Quote from HowardCohodas:

jack hershey,

You seemed to have hijacked my response to a paragraph from an earlier post to an end that I cannot fathom. I can't figure out what point you are trying to make or how it relates to the original paragraph.

__________________
Author - "These Seven Trading (Investing) Secrets Will Explode Your Account: All I Know About Trading (Investing) I Learned in Flight School"

You arent the first and certainly not the last-JH exists just like the exhaust from the CLS550 sport, just like poop after a nice dinner, just like a hangover after a good night out with friends etc etc etc I could make it a one page post but u get the drift....
 
Quote from NoDoji:

This is how easy it is for an average retail day trader to blow up while trading according to solid rules. You go long a $20 stock in an established uptrend with 2x leverage out of the 4x leverage you have available on your $50K trading account. Never risking more than 2% of your account on a trade, you place a .20 stop loss to protect your capital and are looking to capture a .40 profit as soon price makes an expected new high.

Suddenly trading is halted and very bad news is released. When trading resumes the best bid is $5.00, your stop loss triggers as a market order and you immediately lose $75K.

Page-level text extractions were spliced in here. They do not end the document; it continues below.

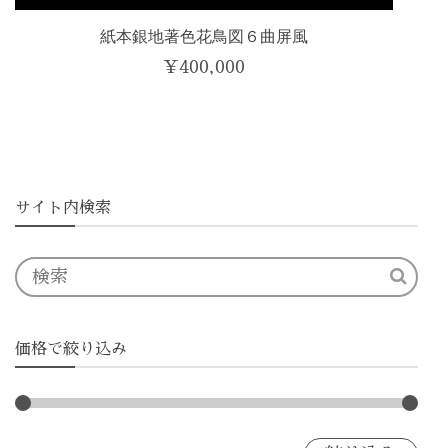
紙本銀地著色花鳥図６曲屏風
¥
400,000
サイト内検索
価格で絞り込み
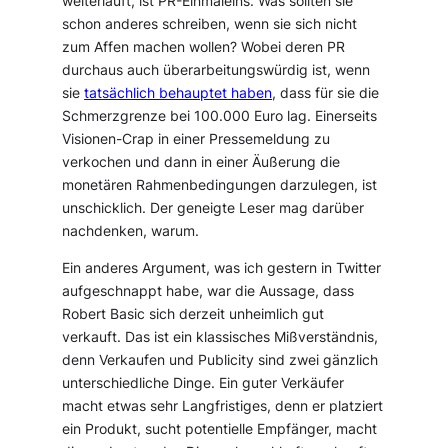
weiterläuft, ist PR-Einmaleins. Was sollten sie
schon anderes schreiben, wenn sie sich nicht
zum Affen machen wollen? Wobei deren PR
durchaus auch überarbeitungswürdig ist, wenn
sie
tatsächlich behauptet haben
, dass für sie die
Schmerzgrenze bei 100.000 Euro lag. Einerseits
Visionen-Crap in einer Pressemeldung zu
verkochen und dann in einer Äußerung die
monetären Rahmenbedingungen darzulegen, ist
unschicklich. Der geneigte Leser mag darüber
nachdenken, warum.
Ein anderes Argument, was ich gestern in Twitter
aufgeschnappt habe, war die Aussage, dass
Robert Basic sich derzeit unheimlich gut
verkauft. Das ist ein klassisches Mißverständnis,
denn Verkaufen und Publicity sind zwei gänzlich
unterschiedliche Dinge. Ein guter Verkäufer
macht etwas sehr Langfristiges, denn er platziert
ein Produkt, sucht potentielle Empfänger, macht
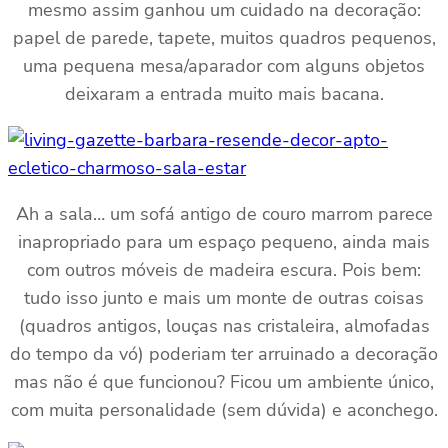
mesmo assim ganhou um cuidado na decoração:
papel de parede, tapete, muitos quadros pequenos,
uma pequena mesa/aparador com alguns objetos
deixaram a entrada muito mais bacana.
Ah a sala… um sofá antigo de couro marrom parece
inapropriado para um espaço pequeno, ainda mais
com outros móveis de madeira escura. Pois bem:
tudo isso junto e mais um monte de outras coisas
(quadros antigos, louças nas cristaleira, almofadas
do tempo da vó) poderiam ter arruinado a decoração
mas não é que funcionou? Ficou um ambiente único,
com muita personalidade (sem dúvida) e aconchego.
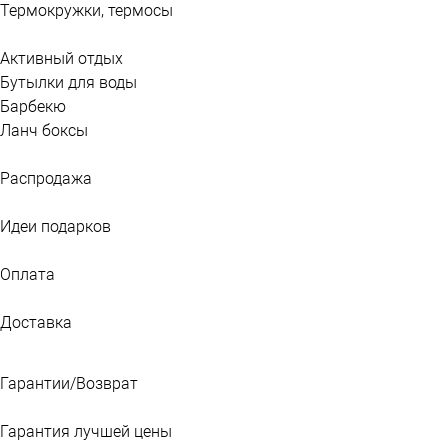
Термокружки, термосы
Активный отдых
Бутылки для воды
Барбекю
Ланч боксы
Распродажа
Идеи подарков
Оплата
Доставка
Гарантии/Возврат
Гарантия лучшей цены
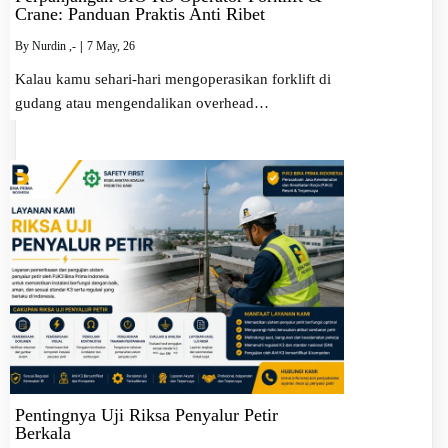
Crane: Panduan Praktis Anti Ribet
By
Nurdin ,-
|
7
May, 26
Kalau kamu sehari-hari mengoperasikan forklift di
gudang atau mengendalikan overhead…
Pentingnya Uji Riksa Penyalur Petir
Berkala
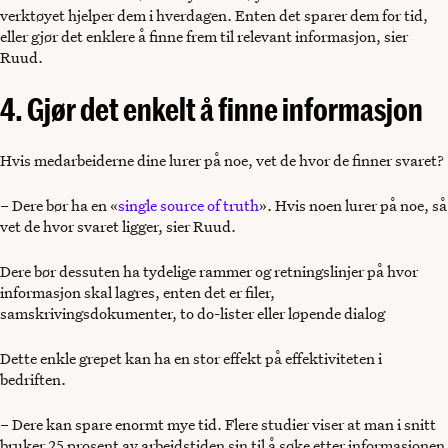
verktøyet hjelper dem i hverdagen. Enten det sparer dem for tid,
eller gjør det enklere å finne frem til relevant informasjon, sier
Ruud.
4. Gjør det enkelt å finne informasjon
Hvis medarbeiderne dine lurer på noe, vet de hvor de finner svaret?
– Dere bør ha en «
single source of truth
». Hvis noen lurer på noe, så
vet de hvor svaret ligger, sier Ruud.
Dere bør dessuten ha tydelige rammer og retningslinjer på hvor
informasjon skal lagres, enten det er filer,
samskrivingsdokumenter, to do-lister eller løpende dialog
Dette enkle grepet kan ha en stor effekt på effektiviteten i
bedriften.
– Dere kan spare enormt mye tid. Flere studier viser at man i snitt
bruker 25 prosent av arbeidstiden sin til å søke etter informasjonen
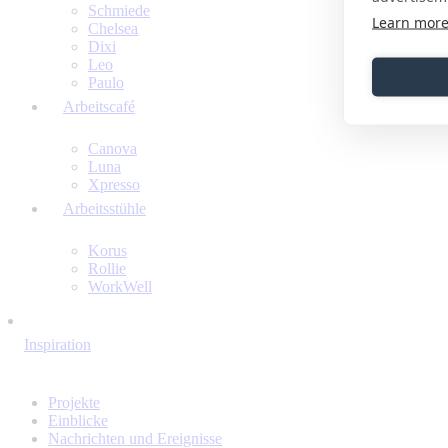
Schmiede
Learn mor
Chelsea
Dixi
Leo
Paulo
Arbeitscafé
Canova
Luna
Xpresso
Arbeitsstühle
Korus
Rollie
WorkWell
Inspiration
Projekte
Einblicke
Nachrichten und Ereignisse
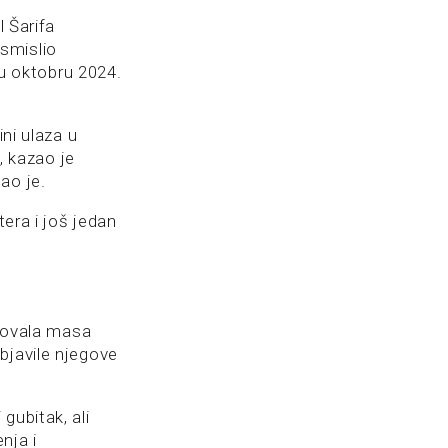
l Šarifa
osmislio
 u oktobru 2024.
ini ulaza u
, kazao je
ao je.
tera i još jedan
tvovala masa
bjavile njegove
gubitak, ali
nja i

Good example - after watching the market like a hawk for over 5 years now only moves I have seen have been in direction of the setup-news followed the set up. Not saying it cant happen but imagine the opposite too making 75k in a day on a 50k account. Few years back i was short on a setup in AKAM and it was just a day trade that was in the money by about $1 and it dropped almost $5 in a heartbeat after they came out with earnings right in middle of the day-one happy camper -still remember it witha bright glow :) Too bad its only happened once while in the trade.
 
The simple answer.....you don't and you don't have to think about it...

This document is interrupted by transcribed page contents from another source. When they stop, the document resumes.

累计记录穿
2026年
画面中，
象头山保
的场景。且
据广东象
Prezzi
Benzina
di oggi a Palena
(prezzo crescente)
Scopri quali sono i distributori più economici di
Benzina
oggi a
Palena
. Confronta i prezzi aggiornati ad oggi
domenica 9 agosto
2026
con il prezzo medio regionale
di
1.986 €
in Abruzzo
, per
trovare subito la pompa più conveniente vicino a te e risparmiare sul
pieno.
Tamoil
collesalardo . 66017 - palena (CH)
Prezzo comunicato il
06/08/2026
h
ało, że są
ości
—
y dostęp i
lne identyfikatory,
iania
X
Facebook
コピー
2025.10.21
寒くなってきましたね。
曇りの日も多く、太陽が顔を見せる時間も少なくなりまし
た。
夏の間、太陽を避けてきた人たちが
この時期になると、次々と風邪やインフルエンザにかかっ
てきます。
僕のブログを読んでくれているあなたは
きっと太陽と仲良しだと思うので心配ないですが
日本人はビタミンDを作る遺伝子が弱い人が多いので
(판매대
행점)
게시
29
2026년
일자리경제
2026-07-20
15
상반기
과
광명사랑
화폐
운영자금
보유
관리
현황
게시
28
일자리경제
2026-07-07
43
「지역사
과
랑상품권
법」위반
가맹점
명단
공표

Treat each trading day as the ONLY day......be grateful at the end of the day that you can do the same thing the next day....

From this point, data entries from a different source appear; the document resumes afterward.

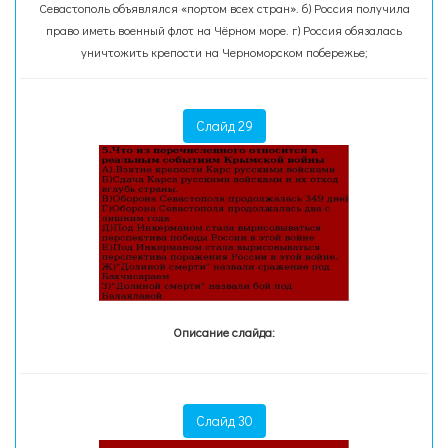
Севастополь объявлялся «портом всех стран». б) Россия получила
право иметь военный флот на Чёрном море. г) Россия обязалась
уничтожить крепости на Черноморском побережье;
Слайд 29
Описание слайда:
Слайд 30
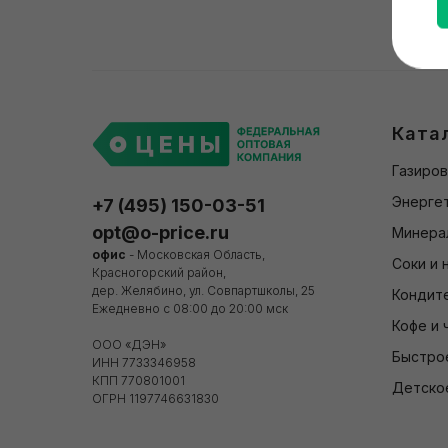
Ката
Газиров
Энергет
+7 (495) 150-03-51
opt@o-price.ru
Минера
офис
- Московская Область,
Соки и 
Красногорский район,
дер. Желябино, ул. Совпартшколы, 25
Кондит
Ежедневно с 08:00 до 20:00 мск
Кофе и 
ООО «ДЭН»
Быстро
ИНН 7733346958
КПП 770801001
Детско
ОГРН 1197746631830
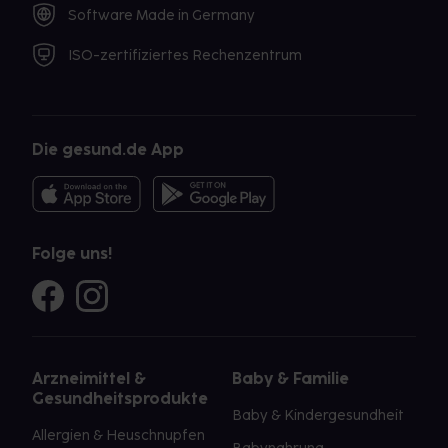
Software Made in Germany
ISO-zertifiziertes Rechenzentrum
Die gesund.de App
Folge uns!
Arzneimittel &
Baby & Familie
Gesundheitsprodukte
Baby & Kindergesundheit
Allergien & Heuschnupfen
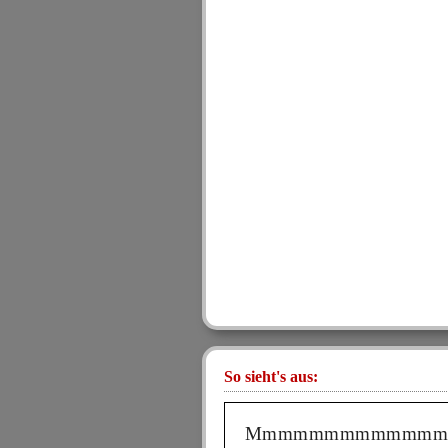
So sieht's aus:
Mmmmmmmmmmmm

And may the forces be with you...


NiN


P.S....I had a beautiful trade today.....then had my arse delivered to me ....and I did everything I was supposed to do...AAHHH!!!!

Tomorrow is another day....
 
Quote from jack hershey:
Here in ET when I hijack a thread I literally take it over and control all the thoughts of interest in that thread.
Interesting...
 
Quote from NoDoji:

This belief about having to adapt to changing markets over time as a day trader just makes no sense to me.

Quote from Redneck:

By the very nature of the way you trade - now

You are continually adapting – and with out consciously thinking about it... :)

Exactly my thought. Good trading all.
 
Quote from GG1972:

Good example - after watching the market like a hawk for over 5 years now only moves I have seen have been in direction of the setup-news followed the set up. Not saying it cant happen but imagine the opposite too making 75k in a day on a 50k account. Few years back i was short on a setup in AKAM and it was just a day trade that was in the money by about $1 and it dropped almost $5 in a heartbeat after they came out with earnings right in middle of the day-one happy camper -still remember it witha bright glow :) Too bad its only happened once while in the trade.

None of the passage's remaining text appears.